* TRY IT *
Everything from the line with "c une belle" down to the line with "备广泛影响力的综合性展会，糖酒会交易额从早期数千万元增" below must be printed exactly, those two lines included. Exclude pictures.

* PROVIDED DATA *
◇ ◇ ◇
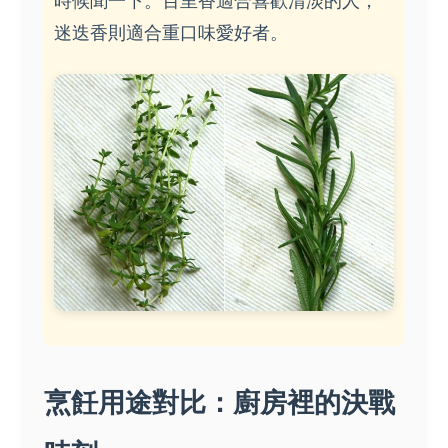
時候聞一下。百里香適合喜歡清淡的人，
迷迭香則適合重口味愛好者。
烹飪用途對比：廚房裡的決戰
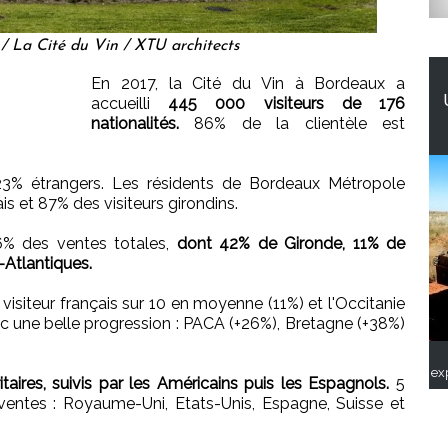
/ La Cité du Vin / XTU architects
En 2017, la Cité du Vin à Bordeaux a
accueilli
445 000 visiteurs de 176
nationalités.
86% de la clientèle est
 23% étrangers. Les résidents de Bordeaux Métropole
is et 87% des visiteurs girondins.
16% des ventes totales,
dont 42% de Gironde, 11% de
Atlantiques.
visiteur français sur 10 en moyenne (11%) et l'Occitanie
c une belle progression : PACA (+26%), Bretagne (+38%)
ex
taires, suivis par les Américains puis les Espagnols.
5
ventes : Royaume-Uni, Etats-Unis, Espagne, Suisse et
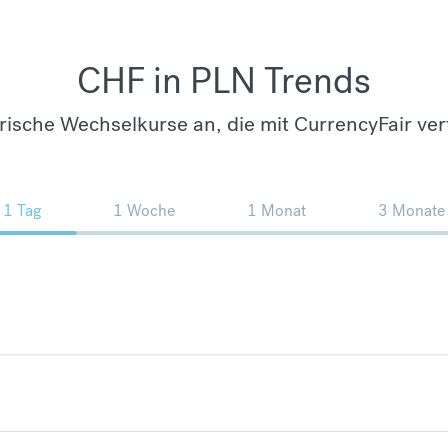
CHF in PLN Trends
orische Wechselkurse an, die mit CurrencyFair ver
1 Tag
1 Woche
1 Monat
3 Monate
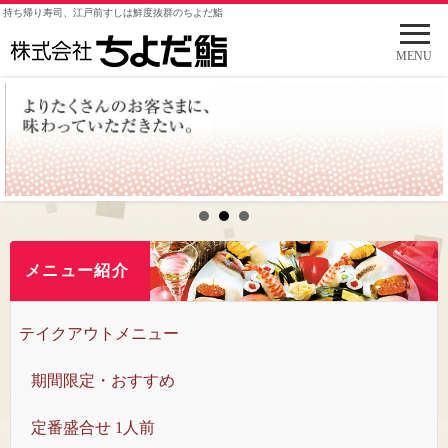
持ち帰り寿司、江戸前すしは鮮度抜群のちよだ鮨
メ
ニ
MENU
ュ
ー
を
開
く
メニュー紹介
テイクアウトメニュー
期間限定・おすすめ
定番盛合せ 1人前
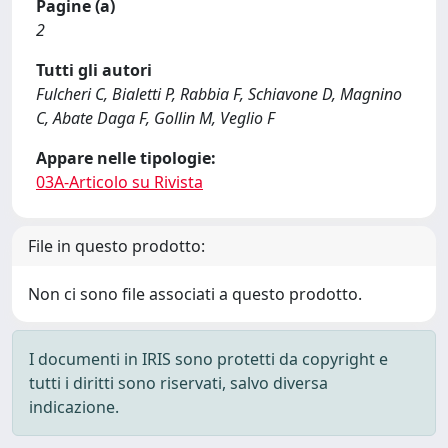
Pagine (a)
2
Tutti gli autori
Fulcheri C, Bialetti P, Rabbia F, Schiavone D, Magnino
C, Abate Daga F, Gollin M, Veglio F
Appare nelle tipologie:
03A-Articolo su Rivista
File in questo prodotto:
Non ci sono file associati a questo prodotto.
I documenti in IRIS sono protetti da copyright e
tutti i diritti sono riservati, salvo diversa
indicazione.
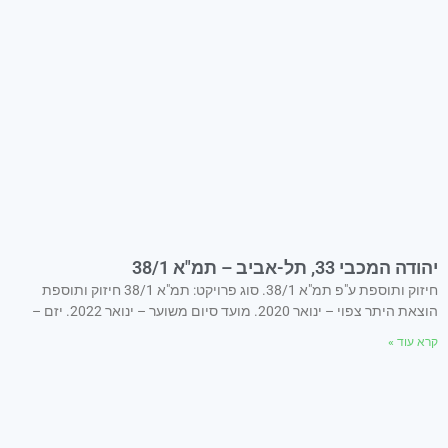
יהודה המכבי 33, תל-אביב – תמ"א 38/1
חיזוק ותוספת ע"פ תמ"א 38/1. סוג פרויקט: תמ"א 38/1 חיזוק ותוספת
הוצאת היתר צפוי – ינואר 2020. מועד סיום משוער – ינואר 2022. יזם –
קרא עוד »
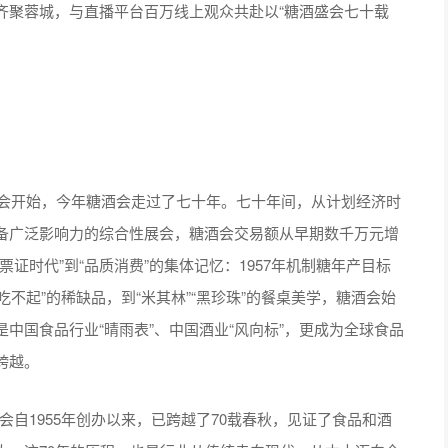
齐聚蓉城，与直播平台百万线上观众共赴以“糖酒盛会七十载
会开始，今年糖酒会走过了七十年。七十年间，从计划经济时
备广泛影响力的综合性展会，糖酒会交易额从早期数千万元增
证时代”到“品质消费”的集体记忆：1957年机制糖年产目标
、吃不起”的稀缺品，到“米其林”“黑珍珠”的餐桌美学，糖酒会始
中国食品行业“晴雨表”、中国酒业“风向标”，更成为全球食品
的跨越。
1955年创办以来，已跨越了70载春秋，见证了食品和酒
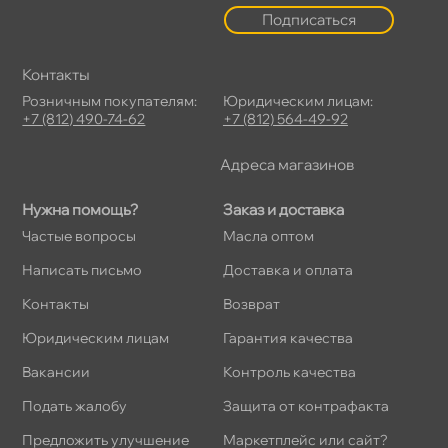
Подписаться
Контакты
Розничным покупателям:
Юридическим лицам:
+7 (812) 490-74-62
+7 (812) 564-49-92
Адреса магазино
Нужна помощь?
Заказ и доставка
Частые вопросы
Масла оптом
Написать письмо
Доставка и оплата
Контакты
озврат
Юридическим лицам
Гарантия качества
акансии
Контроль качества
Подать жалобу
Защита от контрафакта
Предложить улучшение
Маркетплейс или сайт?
◇ ◇ ◇
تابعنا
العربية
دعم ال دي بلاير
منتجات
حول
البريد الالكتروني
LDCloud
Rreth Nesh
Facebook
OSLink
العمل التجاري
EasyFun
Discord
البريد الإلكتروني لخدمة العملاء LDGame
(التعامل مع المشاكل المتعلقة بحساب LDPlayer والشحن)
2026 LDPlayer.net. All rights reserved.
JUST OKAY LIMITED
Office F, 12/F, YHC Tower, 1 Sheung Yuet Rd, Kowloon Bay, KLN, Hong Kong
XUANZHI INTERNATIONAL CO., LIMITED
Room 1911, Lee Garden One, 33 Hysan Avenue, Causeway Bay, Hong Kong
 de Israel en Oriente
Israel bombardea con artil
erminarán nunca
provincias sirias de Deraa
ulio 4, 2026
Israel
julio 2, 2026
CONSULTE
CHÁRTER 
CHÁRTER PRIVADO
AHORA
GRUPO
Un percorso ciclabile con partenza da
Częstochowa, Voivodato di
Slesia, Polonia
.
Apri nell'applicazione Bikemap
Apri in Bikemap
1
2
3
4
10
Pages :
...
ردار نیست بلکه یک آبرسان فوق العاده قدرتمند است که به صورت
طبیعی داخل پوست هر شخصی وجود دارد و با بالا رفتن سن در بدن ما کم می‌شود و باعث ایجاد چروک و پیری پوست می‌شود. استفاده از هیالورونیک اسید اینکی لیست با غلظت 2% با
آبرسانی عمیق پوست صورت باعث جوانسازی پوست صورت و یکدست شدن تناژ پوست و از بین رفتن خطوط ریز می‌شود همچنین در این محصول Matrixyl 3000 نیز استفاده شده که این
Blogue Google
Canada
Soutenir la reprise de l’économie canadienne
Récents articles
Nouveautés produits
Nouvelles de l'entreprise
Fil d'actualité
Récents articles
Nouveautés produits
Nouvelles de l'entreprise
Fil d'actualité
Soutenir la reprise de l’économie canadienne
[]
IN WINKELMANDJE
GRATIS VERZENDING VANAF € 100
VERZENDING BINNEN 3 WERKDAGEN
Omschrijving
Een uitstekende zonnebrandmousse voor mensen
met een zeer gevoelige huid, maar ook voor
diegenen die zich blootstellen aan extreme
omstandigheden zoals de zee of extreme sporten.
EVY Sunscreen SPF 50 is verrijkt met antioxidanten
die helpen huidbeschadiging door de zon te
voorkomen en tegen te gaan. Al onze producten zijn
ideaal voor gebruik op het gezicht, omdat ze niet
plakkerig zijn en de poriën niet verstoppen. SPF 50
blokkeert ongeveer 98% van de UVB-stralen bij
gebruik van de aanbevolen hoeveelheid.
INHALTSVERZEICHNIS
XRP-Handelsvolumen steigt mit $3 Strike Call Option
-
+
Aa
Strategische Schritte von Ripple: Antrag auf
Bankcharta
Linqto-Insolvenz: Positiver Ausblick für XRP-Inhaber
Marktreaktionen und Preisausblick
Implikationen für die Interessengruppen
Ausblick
◇ ◇ ◇
* PROBLEM SOLUTION *
c une belle progression : PACA (+26%), Bretagne (+38%)
ex
taires, suivis par les Américains puis les Espagnols.
5
ventes : Royaume-Uni, Etats-Unis, Espagne, Suisse et
CHF in PLN Trends
orische Wechselkurse an, die mit CurrencyFair ver
1 Tag
1 Woche
1 Monat
3 Monate
持ち帰り寿司、江戸前すしは鮮度抜群のちよだ鮨
メ
ニ
MENU
ュ
ー
を
開
く
メニュー紹介
テイクアウトメニュー
期間限定・おすすめ
定番盛合せ 1人前
Pagine (a)
2
Tutti gli autori
Fulcheri C, Bialetti P, Rabbia F, Schiavone D, Magnino
C, Abate Daga F, Gollin M, Veglio F
Appare nelle tipologie:
03A-Articolo su Rivista
File in questo prodotto:
Non ci sono file associati a questo prodotto.
I documenti in IRIS sono protetti da copyright e
tutti i diritti sono riservati, salvo diversa
indicazione.
יהודה המכבי 33, תל-אביב – תמ"א 38/1
חיזוק ותוספת ע"פ תמ"א 38/1. סוג פרויקט: תמ"א 38/1 חיזוק ותוספת
הוצאת היתר צפוי – ינואר 2020. מועד סיום משוער – ינואר 2022. יזם –
קרא עוד »
齐聚蓉城，与直播平台百万线上观众共赴以“糖酒盛会七十载
会开始，今年糖酒会走过了七十年。七十年间，从计划经济时
备广泛影响力的综合性展会，糖酒会交易额从早期数千万元增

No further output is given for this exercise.